Source data Block Start

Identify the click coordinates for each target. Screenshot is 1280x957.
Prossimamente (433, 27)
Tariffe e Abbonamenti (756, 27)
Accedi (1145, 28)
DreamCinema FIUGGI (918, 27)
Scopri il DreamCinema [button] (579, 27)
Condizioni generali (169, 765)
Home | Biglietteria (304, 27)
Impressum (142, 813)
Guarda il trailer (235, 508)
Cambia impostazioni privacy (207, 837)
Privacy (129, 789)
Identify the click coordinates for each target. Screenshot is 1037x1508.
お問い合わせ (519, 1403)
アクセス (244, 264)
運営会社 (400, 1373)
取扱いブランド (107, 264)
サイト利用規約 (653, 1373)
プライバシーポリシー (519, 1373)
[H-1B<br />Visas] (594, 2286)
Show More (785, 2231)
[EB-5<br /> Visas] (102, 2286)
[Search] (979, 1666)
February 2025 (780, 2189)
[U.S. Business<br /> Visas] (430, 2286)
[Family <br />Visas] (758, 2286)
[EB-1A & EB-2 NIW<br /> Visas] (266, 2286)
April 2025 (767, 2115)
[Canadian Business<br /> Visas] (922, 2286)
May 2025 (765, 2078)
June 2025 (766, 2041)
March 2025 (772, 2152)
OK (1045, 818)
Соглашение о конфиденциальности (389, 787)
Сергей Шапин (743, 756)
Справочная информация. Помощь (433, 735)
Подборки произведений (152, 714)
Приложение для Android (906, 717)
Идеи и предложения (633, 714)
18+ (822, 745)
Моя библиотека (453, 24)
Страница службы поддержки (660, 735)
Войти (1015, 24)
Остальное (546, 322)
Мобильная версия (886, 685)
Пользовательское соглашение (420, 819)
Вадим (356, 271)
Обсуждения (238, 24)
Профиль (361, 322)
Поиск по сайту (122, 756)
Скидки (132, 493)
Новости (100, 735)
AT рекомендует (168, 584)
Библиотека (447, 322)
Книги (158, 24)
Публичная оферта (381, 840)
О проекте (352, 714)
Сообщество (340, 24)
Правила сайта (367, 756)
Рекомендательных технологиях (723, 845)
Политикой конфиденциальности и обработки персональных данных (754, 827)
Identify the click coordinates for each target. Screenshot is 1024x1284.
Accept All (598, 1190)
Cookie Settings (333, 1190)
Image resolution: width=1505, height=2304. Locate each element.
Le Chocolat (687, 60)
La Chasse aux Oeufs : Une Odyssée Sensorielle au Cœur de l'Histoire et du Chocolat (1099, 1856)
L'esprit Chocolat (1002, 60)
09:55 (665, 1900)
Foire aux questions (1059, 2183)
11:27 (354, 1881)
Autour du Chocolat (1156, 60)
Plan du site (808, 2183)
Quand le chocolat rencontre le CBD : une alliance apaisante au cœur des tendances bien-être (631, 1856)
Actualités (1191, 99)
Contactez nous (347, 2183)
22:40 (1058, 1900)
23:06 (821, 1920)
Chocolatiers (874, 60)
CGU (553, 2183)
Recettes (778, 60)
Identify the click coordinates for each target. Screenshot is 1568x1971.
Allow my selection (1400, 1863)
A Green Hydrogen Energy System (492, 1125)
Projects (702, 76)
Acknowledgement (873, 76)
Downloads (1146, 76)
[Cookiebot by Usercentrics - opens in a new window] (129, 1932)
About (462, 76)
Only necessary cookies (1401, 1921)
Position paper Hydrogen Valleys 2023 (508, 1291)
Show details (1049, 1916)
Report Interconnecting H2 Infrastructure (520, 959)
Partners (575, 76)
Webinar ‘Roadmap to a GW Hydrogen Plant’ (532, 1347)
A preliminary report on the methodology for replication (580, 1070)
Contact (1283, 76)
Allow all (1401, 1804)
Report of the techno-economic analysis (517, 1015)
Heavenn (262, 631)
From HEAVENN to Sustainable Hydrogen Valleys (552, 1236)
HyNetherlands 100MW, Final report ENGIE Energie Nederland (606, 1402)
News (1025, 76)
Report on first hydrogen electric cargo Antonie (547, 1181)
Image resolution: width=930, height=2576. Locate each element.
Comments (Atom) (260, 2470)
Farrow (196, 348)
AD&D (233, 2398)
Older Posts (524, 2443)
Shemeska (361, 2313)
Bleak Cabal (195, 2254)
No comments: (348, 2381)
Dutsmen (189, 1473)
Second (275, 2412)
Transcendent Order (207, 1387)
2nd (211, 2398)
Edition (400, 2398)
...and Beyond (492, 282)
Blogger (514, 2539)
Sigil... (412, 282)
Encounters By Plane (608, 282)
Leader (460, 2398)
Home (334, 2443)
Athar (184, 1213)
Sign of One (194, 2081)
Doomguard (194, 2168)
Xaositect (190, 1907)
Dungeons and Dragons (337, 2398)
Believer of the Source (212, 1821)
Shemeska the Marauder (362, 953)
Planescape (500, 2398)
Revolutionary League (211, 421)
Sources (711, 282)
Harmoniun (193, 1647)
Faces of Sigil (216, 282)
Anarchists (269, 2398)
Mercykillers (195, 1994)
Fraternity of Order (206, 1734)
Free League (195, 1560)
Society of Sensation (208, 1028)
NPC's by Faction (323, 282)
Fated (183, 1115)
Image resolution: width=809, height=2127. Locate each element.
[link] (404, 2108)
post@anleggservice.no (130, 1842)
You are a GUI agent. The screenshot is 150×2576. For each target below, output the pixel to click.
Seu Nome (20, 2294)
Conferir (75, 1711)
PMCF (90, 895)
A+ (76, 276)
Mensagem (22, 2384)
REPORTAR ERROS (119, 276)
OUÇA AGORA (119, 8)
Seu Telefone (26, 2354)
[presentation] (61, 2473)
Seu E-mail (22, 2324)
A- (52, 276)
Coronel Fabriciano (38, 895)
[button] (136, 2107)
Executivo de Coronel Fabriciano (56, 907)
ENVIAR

Source data Block End

▶ _Directions for this task_:
Look above for the line that contains "Free League (195, 1560)". Starting there, transcribe every line exactly until you have copied the line that contains "Mensagem (22, 2384)".

▶ _Written solution_:
Free League (195, 1560)
Society of Sensation (208, 1028)
NPC's by Faction (323, 282)
Fated (183, 1115)
Image resolution: width=809, height=2127. Locate each element.
[link] (404, 2108)
post@anleggservice.no (130, 1842)
You are a GUI agent. The screenshot is 150×2576. For each target below, output the pixel to click.
Seu Nome (20, 2294)
Conferir (75, 1711)
PMCF (90, 895)
A+ (76, 276)
Mensagem (22, 2384)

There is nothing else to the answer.